Beuchert's called Van Rooy’s comments to the magazine “unacceptable.”

“Recent comments made by a member of staff who had no authority to speak on behalf of our entire restaurant have been, quite rightly, flagged as inappropriate, hostile, intolerant, and unacceptable. This staff member does NOT speak for us as a restaurant,” the restaurant said in a statement.

As previously reported, a number of incoming Trump officials — and Trump himself — have been accused of sexual misconduct. Elle magazine writer E Jean Carroll was awarded more than $80 million following a defamation trial in which he was found liable for sexual abuse.

Former congressman Matt Gaetz was being investigated by both the Department of Justice and the House Ethics Committee for allegations of sexual relations with a minor before he dropped out of consideration for Trump's Attorney General.

He withdrew his nomination hours before CNN published a report about a second alleged sexual encounter with a 17-year-old girl.

Trump’s nominee for Secretary of Defense Pete Hegseth is among potential administration officials who have been accused of sexual misdonuct
Trump’s nominee for Secretary of Defense Pete Hegseth is among potential administration officials who have been accused of sexual misdonuct (Getty Images)

Elon Musk —who has been been tapped by Trump to co-lead the “Department of Government Efficiency” pseudo-agency alongside failed Republican presidential candidate Vivek Ramaswamy — has been sued by eight former SpaceX employees over sexual harassment-related allegations.

In the lawsuit, former employees allege Musk “treated women as sexual objects to be evaluated on their bra size, bombarding the workplace with lewd sexual banter.”

Trump’s proposed defense secretary, former Fox News host Pete Hegseth, was accused of sexually assaulting a staff member from the California Federation of Republican Women in 2017, and Robert F Kennedy Jr — Trump’s nominee for the Department of Health and Human Services — has been accused of sexually assaulting a former babysitter in the 1990s.

Linda McMahon, Trump’s proposed pick for Secretary of Education, has been named in a lawsuit alleging that her and her husband, former WWE head-honcho Vince McMahon, failed to stop an employee form sexually abusing children in the 1980s and 1990s.

Vince McMahon is also being sued for allegedly sex trafficking a woman in his employ.

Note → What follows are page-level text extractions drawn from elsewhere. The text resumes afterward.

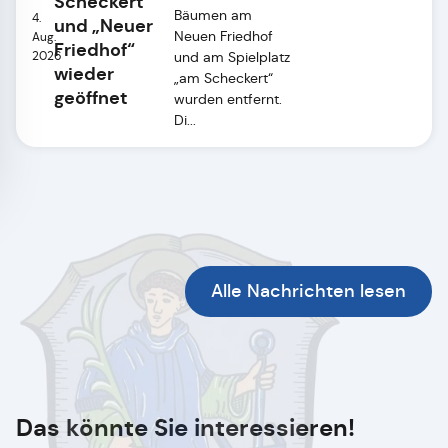
Scheckert“
Bäumen am
4.
und „Neuer
Neuen Friedhof
Aug.
Friedhof“
2026
und am Spielplatz
wieder
„am Scheckert“
geöffnet
wurden entfernt.
Di...
Alle Nachrichten lesen
Das könnte Sie interessieren!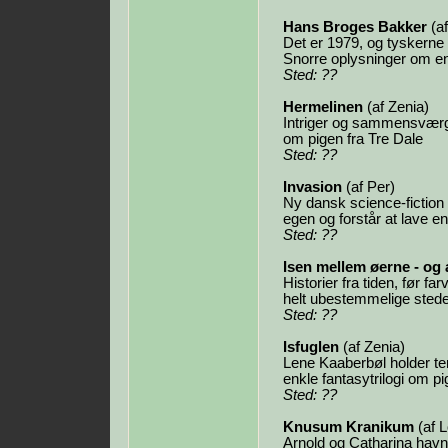
Hans Broges Bakker
(af
Det er 1979, og tyskerne
Snorre oplysninger om en 
Sted: ??
Hermelinen
(af Zenia)
Intriger og sammensværgel
om pigen fra Tre Dale
Sted: ??
Invasion
(af Per)
Ny dansk science-fiction 
egen og forstår at lave e
Sted: ??
Isen mellem øerne - og 
Historier fra tiden, før f
helt ubestemmelige stede
Sted: ??
Isfuglen
(af Zenia)
Lene Kaaberbøl holder te
enkle fantasytrilogi om p
Sted: ??
Knusum Kranikum
(af 
Arnold og Catharina havn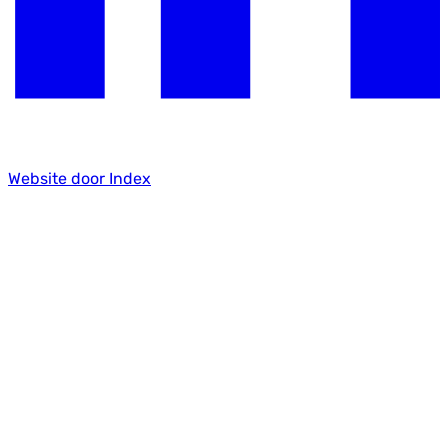
Website door Index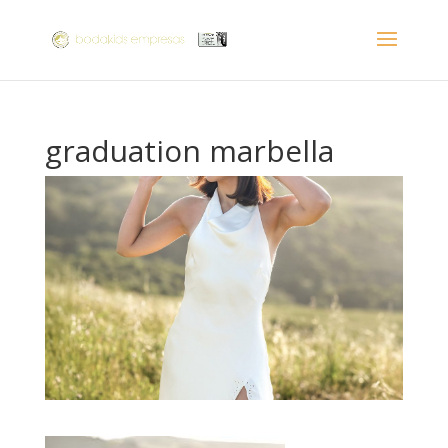
graduation marbella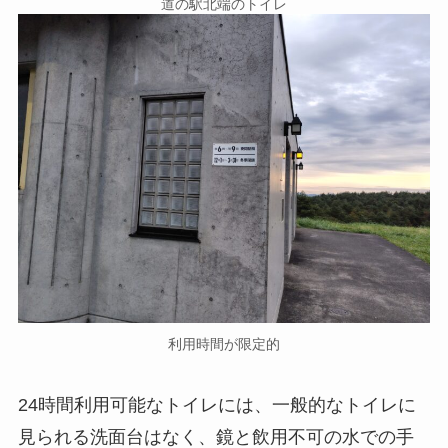
道の駅北端のトイレ
利用時間が限定的
24時間利用可能なトイレには、一般的なトイレに
見られる洗面台はなく、鏡と飲用不可の水での手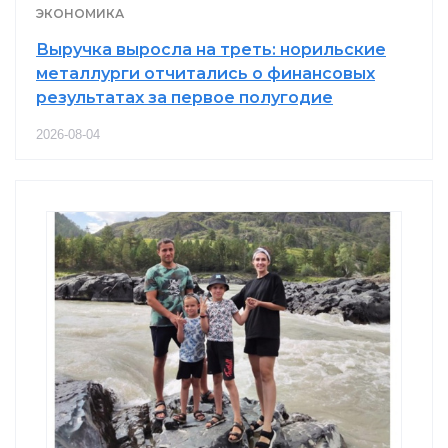
ЭКОНОМИКА
Выручка выросла на треть: норильские
металлурги отчитались о финансовых
результатах за первое полугодие
2026-08-04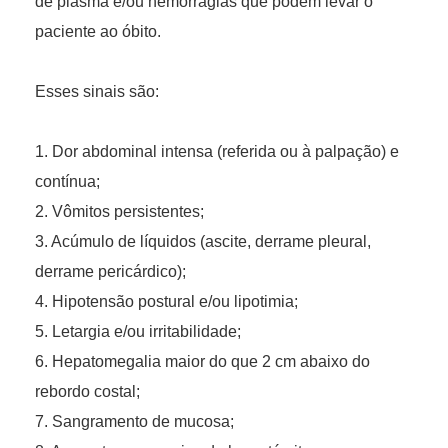
de plasma e/ou hemorragias que podem levar o
paciente ao óbito.
Esses sinais são:
1. Dor abdominal intensa (referida ou à palpação) e
contínua;
2. Vômitos persistentes;
3. Acúmulo de líquidos (ascite, derrame pleural,
derrame pericárdico);
4. Hipotensão postural e/ou lipotimia;
5. Letargia e/ou irritabilidade;
6. Hepatomegalia maior do que 2 cm abaixo do
rebordo costal;
7. Sangramento de mucosa;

Donald Trump and Elon Musk are both acused of sexual misconduct
Donald Trump and Elon Musk are both acused of sexual misconduct (via REUTERS)

This isn’t the first time drama involving the Trump administration and D.C.-area restaurants has made headlines.

Former Trump press secretary Sarah Huckabee Sanders was kicked out of the Red Hen restaurant in Lexington, Virginia in 2018 by its co-owner, saying that she “publicly defended the president’s cruelest policies.”

Democratic Congresswoman Maxine Waters made headlines shortly after she called for supporters to confront Trump officials in public spaces like restaurants to let them know the public opposed their policies. Republicans argued at the time that Waters was encouraging public harm to administration officials.

Around the same time, protesters confronted Trump's then-Homeland Security Secretary Kristjen Nielsen while she was dining at a local Mexican restaurant and voiced their opposition to the administration's mass deportation policies.

The protesters, including members of the Metro DC Democratic Socialists of America, entered the MXDC Cocina Mexicana near the White House with signs and jeered at the official.

Van Rooy has removed her LinkedIn profile, likely to avoid harassment by angry Trump supporters.